/astronomer

A tool to detect illegitimate stars from bot accounts on GitHub projects

Primary LanguageGoMIT LicenseMIT

Astronomer

Astronomer is a tool that fetches data from every GitHub user who starred a common repository and computes how likely it is that those users are real humans. The goal of Astronomer is to detect illegitimate GitHub stars from bot accounts, which could be used to artificially increase the popularity of an open source project.

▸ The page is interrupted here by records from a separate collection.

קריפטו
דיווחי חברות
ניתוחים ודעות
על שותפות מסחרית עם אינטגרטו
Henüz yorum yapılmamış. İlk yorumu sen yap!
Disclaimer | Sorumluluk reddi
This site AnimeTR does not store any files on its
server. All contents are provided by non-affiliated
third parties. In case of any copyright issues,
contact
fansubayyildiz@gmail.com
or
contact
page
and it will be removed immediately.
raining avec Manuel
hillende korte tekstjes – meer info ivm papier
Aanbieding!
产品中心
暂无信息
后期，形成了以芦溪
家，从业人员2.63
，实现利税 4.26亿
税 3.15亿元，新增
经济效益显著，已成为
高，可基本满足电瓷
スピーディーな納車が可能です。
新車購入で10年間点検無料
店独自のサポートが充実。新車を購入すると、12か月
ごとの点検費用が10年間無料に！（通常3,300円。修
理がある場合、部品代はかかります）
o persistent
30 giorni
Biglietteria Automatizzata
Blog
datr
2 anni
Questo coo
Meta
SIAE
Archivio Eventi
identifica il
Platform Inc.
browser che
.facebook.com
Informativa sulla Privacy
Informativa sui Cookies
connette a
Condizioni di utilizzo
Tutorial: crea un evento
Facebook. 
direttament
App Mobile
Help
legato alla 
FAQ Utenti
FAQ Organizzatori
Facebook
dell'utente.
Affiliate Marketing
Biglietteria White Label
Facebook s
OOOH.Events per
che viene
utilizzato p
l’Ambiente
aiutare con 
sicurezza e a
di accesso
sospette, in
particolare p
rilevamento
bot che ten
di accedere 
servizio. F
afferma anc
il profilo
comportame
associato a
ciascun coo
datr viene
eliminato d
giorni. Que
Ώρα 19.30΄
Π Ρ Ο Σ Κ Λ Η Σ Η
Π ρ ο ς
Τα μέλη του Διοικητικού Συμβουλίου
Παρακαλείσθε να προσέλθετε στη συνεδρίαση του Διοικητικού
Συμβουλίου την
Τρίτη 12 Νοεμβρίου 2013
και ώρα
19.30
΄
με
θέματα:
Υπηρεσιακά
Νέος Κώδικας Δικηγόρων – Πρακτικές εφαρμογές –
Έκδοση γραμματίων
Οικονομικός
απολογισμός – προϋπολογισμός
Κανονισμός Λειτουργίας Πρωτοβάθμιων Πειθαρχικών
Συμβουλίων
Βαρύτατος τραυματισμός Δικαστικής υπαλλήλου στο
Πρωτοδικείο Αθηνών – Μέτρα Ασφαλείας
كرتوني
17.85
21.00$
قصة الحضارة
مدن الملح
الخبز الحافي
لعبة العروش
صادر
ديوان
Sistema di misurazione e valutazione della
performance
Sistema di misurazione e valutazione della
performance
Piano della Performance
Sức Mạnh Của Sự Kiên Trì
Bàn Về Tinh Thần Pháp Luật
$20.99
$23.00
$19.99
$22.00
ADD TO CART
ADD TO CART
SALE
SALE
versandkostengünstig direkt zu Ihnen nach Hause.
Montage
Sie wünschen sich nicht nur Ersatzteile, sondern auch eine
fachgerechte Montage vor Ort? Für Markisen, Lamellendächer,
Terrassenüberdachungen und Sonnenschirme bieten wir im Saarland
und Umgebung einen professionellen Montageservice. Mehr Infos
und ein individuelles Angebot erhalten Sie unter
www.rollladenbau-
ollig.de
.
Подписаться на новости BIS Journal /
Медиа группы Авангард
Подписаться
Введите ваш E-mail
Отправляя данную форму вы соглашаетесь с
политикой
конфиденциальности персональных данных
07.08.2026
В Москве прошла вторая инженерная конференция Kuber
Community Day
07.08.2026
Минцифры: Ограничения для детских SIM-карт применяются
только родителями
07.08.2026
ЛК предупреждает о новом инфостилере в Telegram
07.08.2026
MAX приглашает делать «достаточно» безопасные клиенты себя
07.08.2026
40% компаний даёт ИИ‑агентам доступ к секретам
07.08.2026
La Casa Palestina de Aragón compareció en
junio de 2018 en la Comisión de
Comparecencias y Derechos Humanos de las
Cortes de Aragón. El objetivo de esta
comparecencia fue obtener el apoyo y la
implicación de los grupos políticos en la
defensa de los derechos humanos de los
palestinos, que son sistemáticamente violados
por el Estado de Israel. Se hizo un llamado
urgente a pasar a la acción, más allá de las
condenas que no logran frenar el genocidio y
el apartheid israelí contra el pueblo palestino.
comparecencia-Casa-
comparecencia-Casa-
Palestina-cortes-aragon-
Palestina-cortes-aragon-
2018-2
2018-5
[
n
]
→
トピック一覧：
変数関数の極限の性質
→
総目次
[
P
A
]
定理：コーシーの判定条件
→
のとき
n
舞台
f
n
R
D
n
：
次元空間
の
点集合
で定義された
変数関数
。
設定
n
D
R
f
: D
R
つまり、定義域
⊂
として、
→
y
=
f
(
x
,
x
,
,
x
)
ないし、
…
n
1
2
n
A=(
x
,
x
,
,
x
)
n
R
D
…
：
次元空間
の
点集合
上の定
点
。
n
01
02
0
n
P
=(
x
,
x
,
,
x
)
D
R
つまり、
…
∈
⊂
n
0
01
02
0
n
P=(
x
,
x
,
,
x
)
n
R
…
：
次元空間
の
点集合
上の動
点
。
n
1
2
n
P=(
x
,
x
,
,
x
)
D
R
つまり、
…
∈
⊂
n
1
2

It comes together with Astrolab, a server which collects trust reports generated by Astronomer, and generates GitHub badges to let you prove your community's authenticity.

Trust algorithm

Trust is computed based on many different factors:

  • The average amount of lifetime contributions among stargazers
  • The average amount of private contributions
  • The average amount of public created issues
  • The average amount of public authored commits
  • The average amount of public opened pull requests
  • The average amount of public code reviews
  • The average weighted contribution score (weighted by making older contributions more trustworthy)
  • Every 5th percentile, from 5 to 95, of the weighted contribution score
  • The average account age, older is more trustworthy

How to use it

In order to use Astronomer, you'll need a GitHub token with repo read rights. You can generate one in your GitHub Settings > Developer settings > Personal Access Tokens. Make sure to keep this token secret.

Docker image

Run the astronomer docker image like such:

docker run --rm -t -e GITHUB_TOKEN=$TOKEN -v "/path/to/cache:/data" ullaakut/astronomer repositoryOwner/repositoryName
  • The -t flag allows you to get a colored output. You can remove it from the command line if you don't care about this.
  • The -e GITHUB_TOKEN=<your_token> option is mandatory. The GitHub API won't authorize any requests without it.
  • The -v "/path/to/your/cache/folder:/data/" option can be used to cache the responses from the GitHub API on your machine. This means that the next time you run a scan, Astronomer will simply update its cache with the new stargazers since your last scan, and compute the trust levels again. It is highly recommended to use cache if you plan on scanning popular repositories (more than 1000 stars) more than once.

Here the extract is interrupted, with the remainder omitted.